*ASSIGNMENT*. Report each line from the entries in which "label" can be found.

START PROVIDED MATERIAL

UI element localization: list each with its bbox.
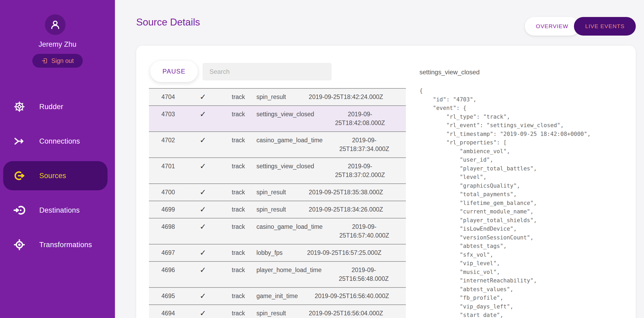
event-id-cell: 4700: [149, 188, 187, 197]
event-detail-panel: settings_view_closed { "id": "4703", "ev…: [419, 64, 625, 318]
event-status-cell: ✓: [187, 162, 219, 171]
event-id-cell: 4698: [149, 222, 187, 231]
event-id-cell: 4697: [149, 248, 187, 257]
event-name-cell: spin_result: [256, 188, 286, 197]
event-id-cell: 4699: [149, 205, 187, 214]
sidebar-item-label: Sources: [39, 172, 66, 180]
user-icon: [49, 19, 61, 31]
success-check-icon: ✓: [200, 222, 206, 231]
sidebar-item-sources[interactable]: Sources: [3, 161, 108, 190]
sidebar-item-label: Transformations: [39, 241, 92, 249]
overview-button[interactable]: OVERVIEW: [525, 17, 579, 36]
event-detail-json: { "id": "4703", "event": { "rl_type": "t…: [419, 87, 625, 318]
event-type-cell: track: [219, 309, 256, 318]
event-timestamp-cell: 2019-09-25T18:37:02.000Z: [314, 162, 406, 179]
event-type-cell: track: [219, 188, 256, 197]
table-row[interactable]: 4699 ✓ track spin_result 2019-09-25T18:3…: [149, 201, 406, 218]
live-events-card: PAUSE 4704 ✓ track spin_result 2019-09-2…: [136, 46, 636, 318]
event-status-cell: ✓: [187, 136, 219, 145]
success-check-icon: ✓: [200, 248, 206, 257]
success-check-icon: ✓: [200, 309, 206, 317]
success-check-icon: ✓: [200, 292, 206, 300]
success-check-icon: ✓: [200, 266, 206, 274]
source-arrow-icon: [13, 170, 25, 182]
success-check-icon: ✓: [200, 136, 206, 144]
event-timestamp-cell: 2019-09-25T16:56:04.000Z: [286, 309, 406, 318]
table-row[interactable]: 4701 ✓ track settings_view_closed 2019-0…: [149, 158, 406, 184]
event-timestamp-cell: 2019-09-25T18:42:24.000Z: [286, 93, 406, 101]
event-timestamp-cell: 2019-09-25T18:34:26.000Z: [286, 205, 406, 214]
sidebar-item-rudder[interactable]: Rudder: [3, 92, 108, 121]
event-status-cell: ✓: [187, 188, 219, 197]
event-name-cell: casino_game_load_time: [256, 136, 323, 145]
sidebar-item-transformations[interactable]: Transformations: [3, 230, 108, 259]
event-name-cell: spin_result: [256, 93, 286, 101]
sidebar-item-label: Rudder: [39, 103, 63, 111]
event-id-cell: 4694: [149, 309, 187, 318]
event-status-cell: ✓: [187, 110, 219, 119]
sidebar-item-label: Connections: [39, 137, 80, 145]
event-name-cell: settings_view_closed: [256, 162, 314, 171]
event-type-cell: track: [219, 93, 256, 101]
table-row[interactable]: 4703 ✓ track settings_view_closed 2019-0…: [149, 106, 406, 132]
event-name-cell: lobby_fps: [256, 248, 282, 257]
table-row[interactable]: 4702 ✓ track casino_game_load_time 2019-…: [149, 132, 406, 158]
table-row[interactable]: 4698 ✓ track casino_game_load_time 2019-…: [149, 218, 406, 244]
table-row[interactable]: 4697 ✓ track lobby_fps 2019-09-25T16:57:…: [149, 244, 406, 262]
event-status-cell: ✓: [187, 248, 219, 257]
event-status-cell: ✓: [187, 222, 219, 231]
event-type-cell: track: [219, 292, 256, 300]
event-type-cell: track: [219, 110, 256, 119]
sidebar-item-label: Destinations: [39, 206, 80, 214]
event-detail-title: settings_view_closed: [419, 68, 625, 76]
destination-arrow-icon: [13, 204, 25, 216]
helm-icon: [13, 101, 25, 113]
event-timestamp-cell: 2019-09-25T16:57:25.000Z: [282, 248, 406, 257]
event-type-cell: track: [219, 136, 256, 145]
target-icon: [13, 239, 25, 251]
event-name-cell: spin_result: [256, 309, 286, 318]
event-type-cell: track: [219, 205, 256, 214]
event-timestamp-cell: 2019-09-25T18:42:08.000Z: [314, 110, 406, 127]
table-row[interactable]: 4695 ✓ track game_init_time 2019-09-25T1…: [149, 288, 406, 305]
event-id-cell: 4703: [149, 110, 187, 119]
event-status-cell: ✓: [187, 266, 219, 274]
event-status-cell: ✓: [187, 93, 219, 101]
live-events-button[interactable]: LIVE EVENTS: [574, 17, 636, 36]
search-input[interactable]: [203, 63, 332, 80]
event-timestamp-cell: 2019-09-25T18:37:34.000Z: [323, 136, 406, 153]
event-type-cell: track: [219, 248, 256, 257]
table-row[interactable]: 4694 ✓ track spin_result 2019-09-25T16:5…: [149, 305, 406, 318]
sign-out-button[interactable]: Sign out: [32, 54, 83, 68]
event-id-cell: 4695: [149, 292, 187, 300]
success-check-icon: ✓: [200, 162, 206, 170]
success-check-icon: ✓: [200, 205, 206, 214]
event-name-cell: settings_view_closed: [256, 110, 314, 119]
sidebar-item-connections[interactable]: Connections: [3, 127, 108, 156]
sign-out-icon: [41, 58, 48, 64]
avatar: [45, 14, 66, 35]
merge-arrow-icon: [13, 135, 25, 147]
success-check-icon: ✓: [200, 93, 206, 101]
pause-button[interactable]: PAUSE: [150, 61, 198, 82]
table-row[interactable]: 4704 ✓ track spin_result 2019-09-25T18:4…: [149, 89, 406, 106]
event-timestamp-cell: 2019-09-25T16:57:40.000Z: [323, 222, 406, 240]
event-id-cell: 4704: [149, 93, 187, 101]
events-table: 4704 ✓ track spin_result 2019-09-25T18:4…: [149, 88, 406, 318]
sidebar: Jeremy Zhu Sign out Rudder Connections S…: [0, 0, 115, 318]
event-id-cell: 4701: [149, 162, 187, 171]
table-row[interactable]: 4696 ✓ track player_home_load_time 2019-…: [149, 262, 406, 288]
page-title: Source Details: [136, 17, 200, 28]
event-name-cell: spin_result: [256, 205, 286, 214]
event-name-cell: game_init_time: [256, 292, 298, 300]
event-timestamp-cell: 2019-09-25T16:56:48.000Z: [322, 266, 406, 283]
sidebar-item-destinations[interactable]: Destinations: [3, 196, 108, 225]
event-status-cell: ✓: [187, 309, 219, 318]
sidebar-nav: Rudder Connections Sources Destinations …: [0, 92, 115, 265]
event-name-cell: player_home_load_time: [256, 266, 322, 274]
table-row[interactable]: 4700 ✓ track spin_result 2019-09-25T18:3…: [149, 184, 406, 201]
success-check-icon: ✓: [200, 110, 206, 118]
event-id-cell: 4702: [149, 136, 187, 145]
event-type-cell: track: [219, 222, 256, 231]
event-status-cell: ✓: [187, 205, 219, 214]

END PROVIDED MATERIAL

*EXERCISE OUTPUT*.
sidebar-item-label: Sources: [39, 172, 66, 180]
sidebar-item-label: Transformations: [39, 241, 92, 249]
sidebar-item-label: Rudder: [39, 103, 63, 111]
sidebar-item-label: Connections: [39, 137, 80, 145]
sidebar-item-label: Destinations: [39, 206, 80, 214]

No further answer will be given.